Tagore is pre-eminently a social reformer. As adherents of the Brahmo Samaj, both he and his people have broken away from caste, purdah and the spirit of religious insularity. He finds it difficult to believe that caste and nationality are compatible with each other. Politics aim at national solidarity : caste makes for endless distinctions. A great national unification implies, therefore, a great revolt against caste trammels, a strong impulse towards reconciliation of conflicting interests, the mutual composing of differences, rhythmic heart-beats as the result of engaging in common pursuits as brothers, co-equals. In India, caste is the greatest obstruction in the pathway of reform.
" When I realise the hypnotic hold which this gigantic system of cold-blooded repression has taken on the minds of our people, whose social body it has so completely entwined in its endless coils that the free expression of manhood, under the direst necessity, has become almost an impossibility, the only remedy that suggests itself to me is to educate them out of their trance. . . . If to break up the feudal system, and the tyrannical convention alism of the medieval church, which had outraged the healthier instincts of humanity, Europe needed the thought impulse of the Renaissance and the fierce struggle of the Reformation, do we not need in a greater degree an overwhelming influx of higher social ideas before a place can be found for true political thinking ? Must we not have that greater vision of humanity which will impel us to shake off the fetters that shackle our individual life before we begin to think of national freedom ? His vision of his country's future is such as to hold the imagination in thrall.

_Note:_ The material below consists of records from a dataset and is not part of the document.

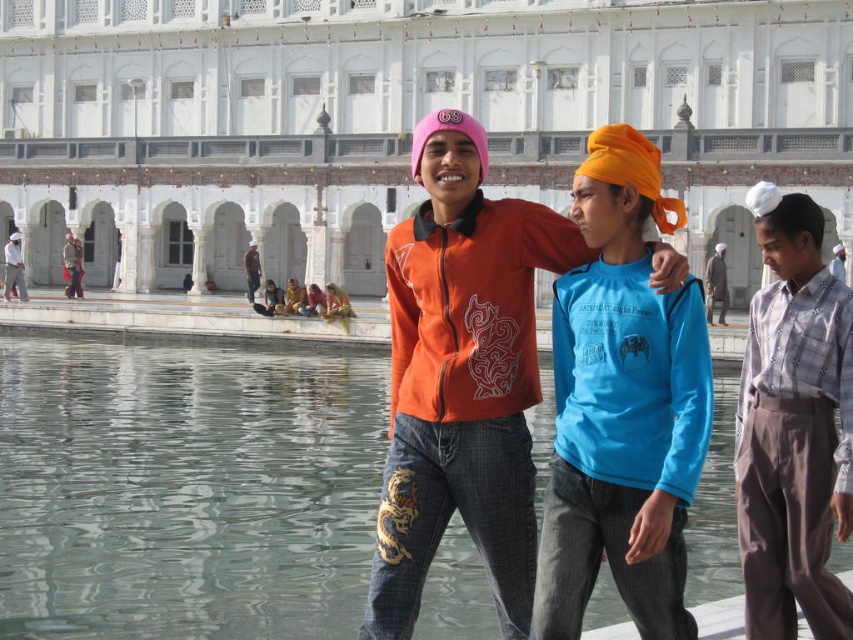 Question: Is orange fabric turban at center closer to camera compared to matte black turban at center?

Choices:
 (A) no
 (B) yes

Answer: (B)

Question: Which is farther from the orange fleece jacket at center?

Choices:
 (A) clear glass pool at center
 (B) light brown woolen turban at center
 (C) blue fabric sari at center
 (D) yellow fabric sari at center

Answer: (D)

Question: Observing the image, what is the correct spatial positioning of yellow fabric sari at center in reference to white cotton turban at center?

Choices:
 (A) right
 (B) left

Answer: (B)

Question: Which object is farther from the camera taking this photo?

Choices:
 (A) light pink fabric headscarf at center
 (B) orange fleece jacket at center
 (C) clear glass pool at center
 (D) matte black shirt at center

Answer: (D)

Question: Does light brown woolen turban at center appear over matte black turban at center?

Choices:
 (A) no
 (B) yes

Answer: (A)

Question: Which point is farther to the camera?

Choices:
 (A) (648, 179)
 (B) (259, 262)

Answer: (B) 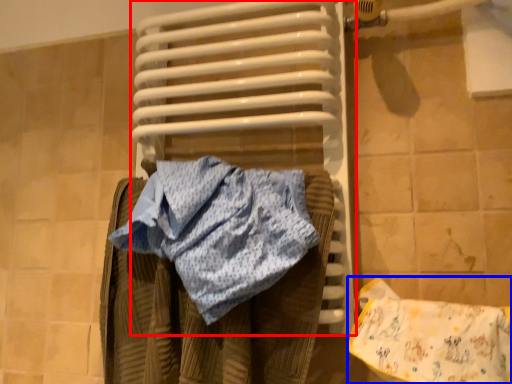 Question: Which object appears farthest to the camera in this image, water heater (highlighted by a red box) or material (highlighted by a blue box)?

Choices:
 (A) water heater
 (B) material

Answer: (A) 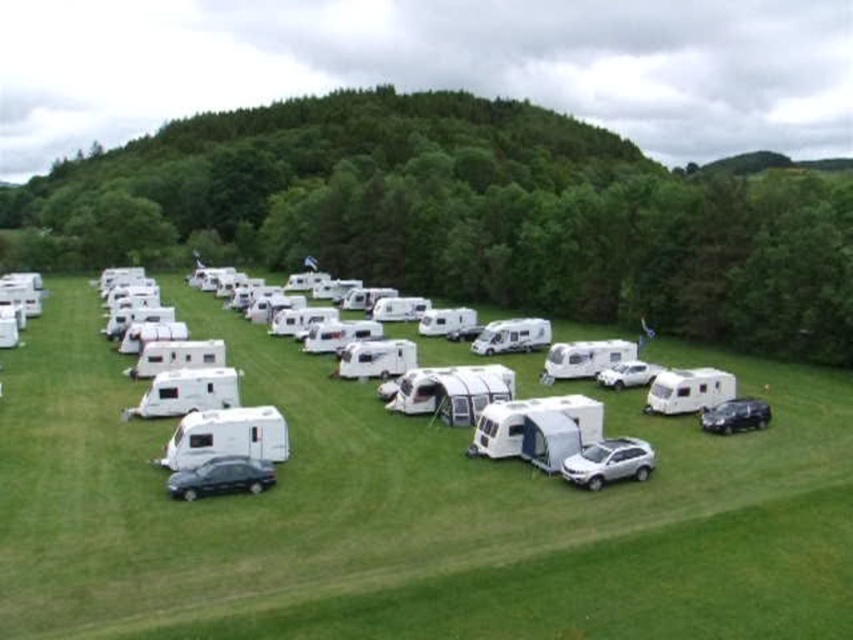 You are a visitor arriving at the camping area and want to park your car between the shiny dark gray car at lower left and the satin black car at lower right. Is there enough space between them to fit your compact car?

The shiny dark gray car at lower left is positioned on the left side of the satin black car at lower right, so there is space between them. However, the description does not provide the exact distance between the two cars. Without knowing the distance, it is impossible to determine if your compact car can fit between them.

You are standing at the point marked by the coordinates point (x=221, y=477) in the camping area. What object is located at this point?

The point (x=221, y=477) indicates a shiny dark gray car at lower left.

" Where the mind is without fear and the head is held high, Where knowledge is free, Where the world has not been broken up by narrow domestic walls, Where words come out from the depth of truth, Where the clear stream of reason has not lost its way in the dreary desert sand of dead habit, Where the mind is led forward by Thee into ever-widening thought and action— Into that heaven of freedom, my Father, let my country awake ! " Since Tagore is the poet of the Renaissance, his millennium is not in the past. And yet no living poet could set greater store by the past traditions and culture of India than he. He is Indian to the backbone, and since he is proud of being an Indian, New India is proud of him. His gospel is that of self-respect, self-reliance and national self-realisation.
It is not difficult to understand his national fervour when we bear in mind that a keen sense of nationality is characteristic even of men with world-wide sympathies. Tagore believes in India : a nation. And yet this nation is not to cut itself off from the main currents of modern thought, or isolate itself from the spiritual acquisitions of sister nations, nor yet is India to delude herself with the belief that mere trading on the past would lead to aught but moral degeneracy. But, at the same time, in the spiritual federation of nations, India, according to him, should occupy a place of honour as the Mother of Nations. And who could urge this plea with greater consistency and authority than the poet-prophet of the Indian Renaissance, who, by his literary contributions and an eminently useful and irreproachable life, has enhanced the status of India in the eyes of the intellectual world ? Tagore's evangel is : " cultivate the spirit of invincible optimism ; believe in life ; live worthy of life." W. B. Yeats endorses this with a statement from someone who asserts that Tagore is the first Indian poet who has not " refused to live." But in not " refusing to live " Tagore has not only benefited India but has placed in some measure the whole religious world (including Christendom) under a deep obligation. For the bane of the religious life in the past has been a morbid, too overbearing sense of sin, a depressing concentration on the inherent vileness of human interests and attachments, a sense of the remoteness of God from the arena of mundane interests, and a persistent pursuit of " the soul's salvation " instead of the soul's enrich ment through service and love.
" In this laborious world of Thine, tumultuous with toil and with struggle, Among hurrying crowds, shall I stand before Thee, face to face ? And when my work shall be done in this world, 0 King of Kings, alone and speechless shall I stand before Thee, face to face ? " " Thus it is that Thy joy in me is so full. Thus it is that Thou hast come down to me. 0 Thou Lord of all heavens, where would be Thy love if I were not ? Thou hast taken me as Thy partner of all this wealth. In my heart is the endless play of Thy delight. In my heart Thy will is ever taking shape." Tagore's intense religious mysticism, combined with buoyant joy in life's varied interests, produces a resultant patriotism which is chastened with a sense of limitation and yet is audacious and progressive in its design.